Julia Cameron soon made it into my blog posts. I wrote about my experiences.
Recovering a Sense of:
Connection and Strength
And then, I got stumped. “Recovering a Sense of Faith.”
I read the chapter. It made no sense. Faith is a sticky subject for me.
I reread it a month later. I was simply confused.
Then reread it again six weeks later. I couldn’t quite get what relationships and boundaries have to do with faith.
Then again two months later. I let it go.
In time, I began to work on my own underlying issues. I worked on boundaries and barriers. I explored trusting my own judgment. I began valuing my own time. My priorities became important. I began valuing myself.
I began to see myself as a part of something bigger. For so long, I felt more like apart from something bigger. I began thinking about the economics of the living. Not how to make a living (although I admit, I think about that too). But truly, how to live our lives in a way in which we are living.
For so long, I felt like I was bogged down. Carrying too much. As my dad would sometimes say, “It’s like you’re trying to carry 10 gallons of crap in a five gallon bucket.” My vision of myself carrying TWO five gallon buckets overflowing with crap came through in brilliant Technicolor.
Clearly, I could not go on like this forever. Even as I tried to reconsider my relationship with work, the image of myself still held true. No wonder I couldn’t quiet get the idea of a sense of faith.
I couldn’t let go. This is one of our greatest challenges in life. After all, we are infinite beings living in a finite world. Our spirit craves infinite communications of love, acceptance, joy, and peace. Yet we hold on to so many finite things. Why can we not learn from the trees that let go of their leaves each autumn?
As we go into winter, are there things that simply won’t serve our well-being anymore? Do we really want to share our sacred space with things that no longer serve us? Would it be better to let the material objects move to another space where they can either be appreciated or perhaps break down into the earth again?
Letting go of my first pair of hikers was a difficult challenge. But after 11 years of holding on, it was time.
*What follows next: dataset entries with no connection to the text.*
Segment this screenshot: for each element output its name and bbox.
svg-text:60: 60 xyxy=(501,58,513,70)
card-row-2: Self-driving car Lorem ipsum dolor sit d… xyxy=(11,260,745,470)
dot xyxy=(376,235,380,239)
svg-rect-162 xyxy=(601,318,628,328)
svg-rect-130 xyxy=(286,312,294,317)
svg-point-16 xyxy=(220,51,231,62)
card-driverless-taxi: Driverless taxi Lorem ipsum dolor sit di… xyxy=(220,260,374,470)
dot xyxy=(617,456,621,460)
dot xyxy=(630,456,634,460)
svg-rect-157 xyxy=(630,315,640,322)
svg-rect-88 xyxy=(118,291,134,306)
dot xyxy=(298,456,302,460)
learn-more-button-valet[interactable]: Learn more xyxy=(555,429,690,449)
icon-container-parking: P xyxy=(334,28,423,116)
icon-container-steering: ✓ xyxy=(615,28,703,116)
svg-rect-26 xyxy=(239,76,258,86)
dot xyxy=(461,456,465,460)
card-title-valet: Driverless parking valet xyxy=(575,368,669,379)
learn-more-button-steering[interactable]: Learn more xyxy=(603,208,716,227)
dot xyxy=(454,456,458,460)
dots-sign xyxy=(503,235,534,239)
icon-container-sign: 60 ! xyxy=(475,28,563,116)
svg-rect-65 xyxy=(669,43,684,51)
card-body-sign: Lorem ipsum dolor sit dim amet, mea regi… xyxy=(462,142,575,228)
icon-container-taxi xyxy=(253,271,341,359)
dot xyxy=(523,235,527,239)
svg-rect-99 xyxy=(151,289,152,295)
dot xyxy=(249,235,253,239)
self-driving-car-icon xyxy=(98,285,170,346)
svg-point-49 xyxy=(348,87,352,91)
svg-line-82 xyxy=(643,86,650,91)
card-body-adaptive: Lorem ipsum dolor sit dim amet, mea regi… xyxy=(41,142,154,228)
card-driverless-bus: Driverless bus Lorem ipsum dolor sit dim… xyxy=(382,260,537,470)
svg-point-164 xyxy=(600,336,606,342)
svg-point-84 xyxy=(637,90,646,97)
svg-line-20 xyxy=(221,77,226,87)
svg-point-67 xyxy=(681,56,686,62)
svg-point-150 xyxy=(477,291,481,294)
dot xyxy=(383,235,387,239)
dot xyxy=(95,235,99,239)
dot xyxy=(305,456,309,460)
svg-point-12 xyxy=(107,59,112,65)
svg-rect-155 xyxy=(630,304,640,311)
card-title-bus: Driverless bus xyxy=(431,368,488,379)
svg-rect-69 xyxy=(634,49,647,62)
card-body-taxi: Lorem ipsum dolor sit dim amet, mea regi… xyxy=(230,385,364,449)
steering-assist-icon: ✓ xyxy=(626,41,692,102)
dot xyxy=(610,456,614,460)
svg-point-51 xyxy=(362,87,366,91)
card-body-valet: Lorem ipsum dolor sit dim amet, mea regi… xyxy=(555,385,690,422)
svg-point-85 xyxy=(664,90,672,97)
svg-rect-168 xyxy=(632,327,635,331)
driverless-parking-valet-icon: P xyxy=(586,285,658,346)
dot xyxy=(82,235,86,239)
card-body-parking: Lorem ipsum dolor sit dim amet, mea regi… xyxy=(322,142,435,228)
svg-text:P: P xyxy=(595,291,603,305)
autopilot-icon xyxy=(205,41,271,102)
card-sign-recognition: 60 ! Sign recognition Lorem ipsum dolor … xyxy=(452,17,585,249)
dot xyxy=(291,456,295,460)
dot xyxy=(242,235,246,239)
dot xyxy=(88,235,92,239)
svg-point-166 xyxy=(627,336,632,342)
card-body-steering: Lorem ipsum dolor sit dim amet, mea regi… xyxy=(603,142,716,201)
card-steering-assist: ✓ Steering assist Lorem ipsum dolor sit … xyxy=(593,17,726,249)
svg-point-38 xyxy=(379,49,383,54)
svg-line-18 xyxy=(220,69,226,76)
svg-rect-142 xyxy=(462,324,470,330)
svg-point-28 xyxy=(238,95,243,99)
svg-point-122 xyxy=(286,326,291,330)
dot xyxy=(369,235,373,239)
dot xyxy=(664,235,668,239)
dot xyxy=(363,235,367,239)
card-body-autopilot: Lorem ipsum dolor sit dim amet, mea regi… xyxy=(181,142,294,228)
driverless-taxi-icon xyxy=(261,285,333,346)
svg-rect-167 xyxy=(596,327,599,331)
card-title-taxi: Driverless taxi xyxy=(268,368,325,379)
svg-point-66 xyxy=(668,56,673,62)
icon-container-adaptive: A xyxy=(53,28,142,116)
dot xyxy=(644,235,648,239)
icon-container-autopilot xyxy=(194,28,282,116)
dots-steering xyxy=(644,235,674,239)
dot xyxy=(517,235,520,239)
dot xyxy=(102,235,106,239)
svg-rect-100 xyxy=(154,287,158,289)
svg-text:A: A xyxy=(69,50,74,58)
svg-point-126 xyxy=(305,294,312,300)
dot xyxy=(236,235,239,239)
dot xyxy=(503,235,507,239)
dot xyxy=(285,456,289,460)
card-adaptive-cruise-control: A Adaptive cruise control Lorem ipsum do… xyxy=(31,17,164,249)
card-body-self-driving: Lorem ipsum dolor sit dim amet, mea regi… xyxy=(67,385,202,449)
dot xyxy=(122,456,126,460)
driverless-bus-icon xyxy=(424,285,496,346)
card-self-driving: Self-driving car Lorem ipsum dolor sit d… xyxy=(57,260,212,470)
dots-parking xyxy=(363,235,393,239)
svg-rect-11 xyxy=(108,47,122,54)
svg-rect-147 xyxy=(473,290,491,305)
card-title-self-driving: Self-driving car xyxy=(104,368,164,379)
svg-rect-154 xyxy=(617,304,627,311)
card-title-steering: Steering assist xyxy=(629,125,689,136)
As a family, we had gotten used to being overwhelmed. We struggled to make room for laughter, learning, creativity, communication, joy, peace, and tolerance. And then we starting letting go of things we held on to. Like my first pair of hikers I purchased in 2002. Like the broken toys and unnecessary papers. We examined relationships that were no longer working for us and began to set boundaries. We understood and accepted our short comings, and let our sweet energetic puppy go to another home on a farm, where she can run and play to her hearts desire. We let go of the images that we have to be overly busy to be okay. We continue to open ourselves to ideas and clarify our priorities in life.
We created space for more infinite qualities to fill our home. The universe responded to this space in our lives and offered us a gift. A piano! A free piano!
We easily found the physical space for it in our home. And the infinite qualities that emerge from exploring the world of music of the family cannot compare. In the first days, I settled in to teach myself a special song.
This song, my dad used to sing along with my boys’ musical toys. He’d prepare his silly voice and sing, “Tell me won’t you please. Why the leaves, have furry leaves.”
Knowing very little about music, I simply thought he was making up words to be odd and funny. When my siblings and I were faced with the unexpected task of selecting music at his funeral, all I could think was how important it would be to have the “Furry Leaves” song. I knew it was a classical composition, but had very little way to communicate what this song would be. Luckily, a friend who was helping us with cleaning and planning knew a little about music. I sheepishly tried to hum the tune.
“Oh, that’s Furry Leaves.” She said.
I looked at her. Certainly Dad hadn’t sung the Furry Leaves song to her. She wrote it down for me and I laughed. It was Beethoven’s Fur Elise. My dad had probably made up those words when he was a child learning to play the piano.
So on Sunday night, I got to work. And I learned to play the first little bit of Fur Elise. Just enough to sing the words. I now feel as though I have both received and given a gift of infinite proportion.
And I may finally have an understanding of Julia Cameron’s final chapter.